From the Guidelines
Ultrasound-guided nerve blocks, particularly serratus anterior plane blocks (SAPB), offer significant clinical utility for acute pain management in patients with rib fractures, as evidenced by a recent randomized controlled trial 1.
Key Points
- The use of SAPB as part of a multimodal analgesia approach has been shown to be safe and effective in reducing acute pain in patients with rib fractures 1.
- Thoracic epidural (TE) and paravertebral blocks (PVB) are also considered gold standard for analgesia in rib fractures, offering adequate pain control and reducing opioid consumption and delirium in older patients 1.
- Novel myofascial techniques such as erector spinae plane (ESPB) and SAPB blocks have been implemented in multimodal analgesia (MMA) for older patients, providing an alternative to traditional methods 1.
- A multimodal analgesic approach, including acetaminophen, gabapentinoids, NSAIDs, lidocaine patches, and opioids only for breakthrough pain, is recommended for trauma settings in elderly injured patients 2.
Recommendations
- Implement ultrasound-guided SAPB as part of a multimodal analgesia approach for patients with rib fractures, particularly those with multiple fractures or significant pain.
- Consider the use of TE and PVB in patients with rib fractures, taking into account potential contraindications and side effects 1.
- Use a multimodal analgesic approach, including regular administration of intravenous acetaminophen and consideration of NSAIDs, gabapentinoids, and lidocaine patches, to manage acute trauma pain in elderly patients 2.
Benefits
- Ultrasound-guided nerve blocks reduce opioid requirements, improve respiratory mechanics, and may prevent complications like pneumonia and respiratory failure 1, 2.

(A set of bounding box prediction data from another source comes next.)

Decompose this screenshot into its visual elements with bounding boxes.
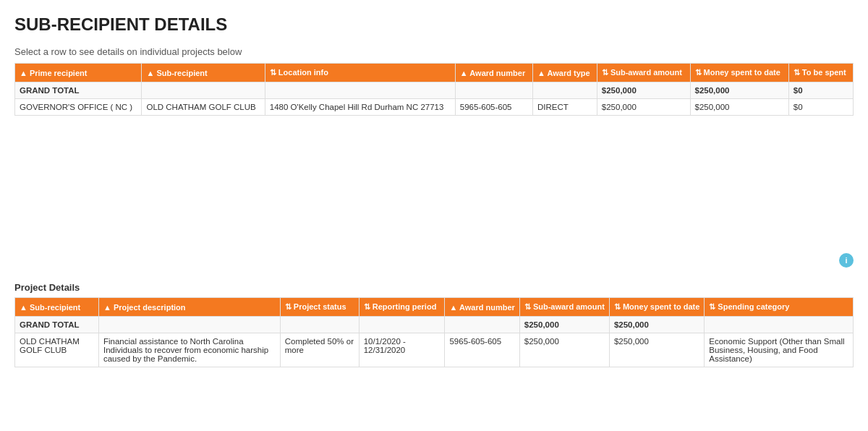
col-sub-recipient[interactable]: ▲ Sub-recipient <box>142 64 265 82</box>
project-details-label: Project Details <box>14 282 854 293</box>
cell-award_number: 5965-605-605 <box>455 99 532 116</box>
col-sub-award-amount[interactable]: ⇅ Sub-award amount <box>597 64 690 82</box>
sub-recipient-table: ▲ Prime recipient ▲ Sub-recipient ⇅ Loca… <box>14 63 854 116</box>
gt-money-spent: $250,000 <box>690 82 788 99</box>
cell-spending_category: Economic Support (Other than Small Busin… <box>705 333 854 367</box>
info-icon[interactable]: i <box>839 253 854 268</box>
col-prime-recipient[interactable]: ▲ Prime recipient <box>15 64 142 82</box>
bgt-period <box>359 317 445 333</box>
bgt-status <box>280 317 359 333</box>
bgt-desc <box>98 317 280 333</box>
cell-award_type: DIRECT <box>533 99 597 116</box>
top-grand-total-row: GRAND TOTAL $250,000 $250,000 $0 <box>15 82 854 99</box>
cell-money_spent: $250,000 <box>609 333 704 367</box>
bgt-spending-cat <box>705 317 854 333</box>
cell-sub_award_amount: $250,000 <box>519 333 609 367</box>
col-b-project-desc[interactable]: ▲ Project description <box>98 298 280 317</box>
project-details-table: ▲ Sub-recipient ▲ Project description ⇅ … <box>14 297 854 367</box>
cell-to_be_spent: $0 <box>788 99 853 116</box>
cell-award_number: 5965-605-605 <box>445 333 519 367</box>
col-to-be-spent[interactable]: ⇅ To be spent <box>788 64 853 82</box>
bgt-money-spent: $250,000 <box>609 317 704 333</box>
col-b-sub-award-amount[interactable]: ⇅ Sub-award amount <box>519 298 609 317</box>
gt-award-type <box>533 82 597 99</box>
col-b-money-spent[interactable]: ⇅ Money spent to date <box>609 298 704 317</box>
sort-icon-up: ▲ <box>449 303 457 312</box>
col-b-project-status[interactable]: ⇅ Project status <box>280 298 359 317</box>
gt-award-number <box>455 82 532 99</box>
gt-to-be-spent: $0 <box>788 82 853 99</box>
col-award-type[interactable]: ▲ Award type <box>533 64 597 82</box>
col-b-spending-category[interactable]: ⇅ Spending category <box>705 298 854 317</box>
bgt-sub-award: $250,000 <box>519 317 609 333</box>
sort-icon-updown: ⇅ <box>602 68 608 77</box>
sort-icon-up: ▲ <box>20 69 27 77</box>
table-row[interactable]: OLD CHATHAM GOLF CLUBFinancial assistanc… <box>15 333 854 367</box>
col-location-info[interactable]: ⇅ Location info <box>265 64 455 82</box>
sort-icon-up: ▲ <box>146 69 154 77</box>
sort-icon-updown: ⇅ <box>524 302 531 311</box>
cell-sub_award_amount: $250,000 <box>597 99 690 116</box>
col-b-reporting-period[interactable]: ⇅ Reporting period <box>359 298 445 317</box>
cell-prime_recipient: GOVERNOR'S OFFICE ( NC ) <box>15 99 142 116</box>
cell-location_info: 1480 O'Kelly Chapel Hill Rd Durham NC 27… <box>265 99 455 116</box>
sort-icon-up: ▲ <box>460 69 468 77</box>
sort-icon-updown: ⇅ <box>285 302 292 311</box>
cell-project_description: Financial assistance to North Carolina I… <box>98 333 280 367</box>
bgt-sub-recipient: GRAND TOTAL <box>15 317 99 333</box>
cell-sub_recipient: OLD CHATHAM GOLF CLUB <box>142 99 265 116</box>
col-award-number[interactable]: ▲ Award number <box>455 64 532 82</box>
gt-location <box>265 82 455 99</box>
table-row[interactable]: GOVERNOR'S OFFICE ( NC )OLD CHATHAM GOLF… <box>15 99 854 116</box>
sort-icon-updown: ⇅ <box>709 302 715 311</box>
sort-icon-up: ▲ <box>103 303 111 312</box>
gt-prime: GRAND TOTAL <box>15 82 142 99</box>
col-b-sub-recipient[interactable]: ▲ Sub-recipient <box>15 298 99 317</box>
page-title: SUB-RECIPIENT DETAILS <box>14 14 854 35</box>
cell-sub_recipient: OLD CHATHAM GOLF CLUB <box>15 333 99 367</box>
sort-icon-updown: ⇅ <box>364 302 370 311</box>
top-table-header-row: ▲ Prime recipient ▲ Sub-recipient ⇅ Loca… <box>15 64 854 82</box>
sort-icon-updown: ⇅ <box>270 68 276 77</box>
page-subtitle: Select a row to see details on individua… <box>14 46 854 57</box>
col-money-spent[interactable]: ⇅ Money spent to date <box>690 64 788 82</box>
cell-project_status: Completed 50% or more <box>280 333 359 367</box>
sort-icon-up: ▲ <box>20 303 27 312</box>
sort-icon-updown: ⇅ <box>695 68 702 77</box>
gt-sub-award: $250,000 <box>597 82 690 99</box>
col-b-award-number[interactable]: ▲ Award number <box>445 298 519 317</box>
sort-icon-up: ▲ <box>537 69 545 77</box>
bgt-award-num <box>445 317 519 333</box>
cell-money_spent: $250,000 <box>690 99 788 116</box>
cell-reporting_period: 10/1/2020 - 12/31/2020 <box>359 333 445 367</box>
bottom-grand-total-row: GRAND TOTAL $250,000 $250,000 <box>15 317 854 333</box>
bottom-table-header-row: ▲ Sub-recipient ▲ Project description ⇅ … <box>15 298 854 317</box>
sort-icon-updown: ⇅ <box>614 302 621 311</box>
gt-sub <box>142 82 265 99</box>
sort-icon-updown: ⇅ <box>793 68 800 77</box>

- Early implementation of these blocks can facilitate earlier mobilization, reduce hospital length of stay, and improve overall outcomes in patients with rib fractures 1, 2.
From the Research
Clinical Utility of Ultrasound-Guided Nerve Blocks
The clinical utility of ultrasound-guided nerve blocks for acute pain management in patients with rib fractures is supported by several studies 3, 4, 5, 6, 7.
- The use of ultrasound-guided thoracic nerve blocks, such as the erector spinae block (ESP), serratus anterior plane nerve block (SANB), and intercostal nerve block (ICNB), has been shown to provide adequate anesthesia and can be performed safely in an emergency department setting 3.

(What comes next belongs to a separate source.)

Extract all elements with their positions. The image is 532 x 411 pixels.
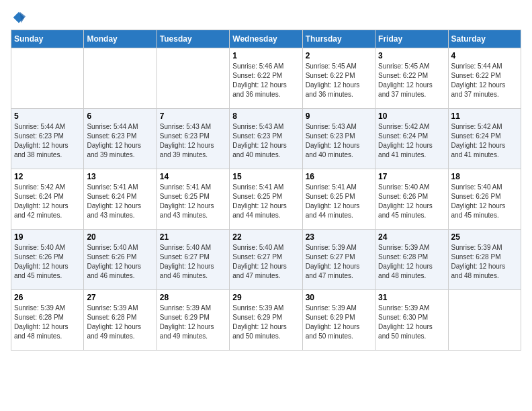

- Regional analgesic techniques, including intercostal nerve block, epidural analgesia, and thoracic paravertebral block, have been used effectively to manage pain in patients with multiple fractured ribs 4, 5.
- The serratus anterior plane block (SAPB) has been shown to be an effective and safe alternative to traditional analgesic techniques, with lower incidences of adverse effects and similar levels of analgesia 6, 7.
- The use of ultrasound-guided nerve blocks has been associated with improved patient outcomes, including reduced complications and decreased opioid consumption 3, 6, 7.
Types of Nerve Blocks
Different types of nerve blocks have been used to manage pain in patients with rib fractures, including:
- Erector spinae block (ESP) 3, 6
- Serratus anterior plane nerve block (SANB) 3, 6, 7
- Intercostal nerve block (ICNB) 3, 4, 5, 6
- Thoracic epidural analgesia (TEA) 4, 5, 6
- Paravertebral block (PVB) 4, 5, 6
Advantages and Disadvantages
The advantages and disadvantages of each type of nerve block vary, but overall, ultrasound-guided nerve blocks have been shown to be a safe and effective alternative to traditional analgesic techniques 3, 6, 7.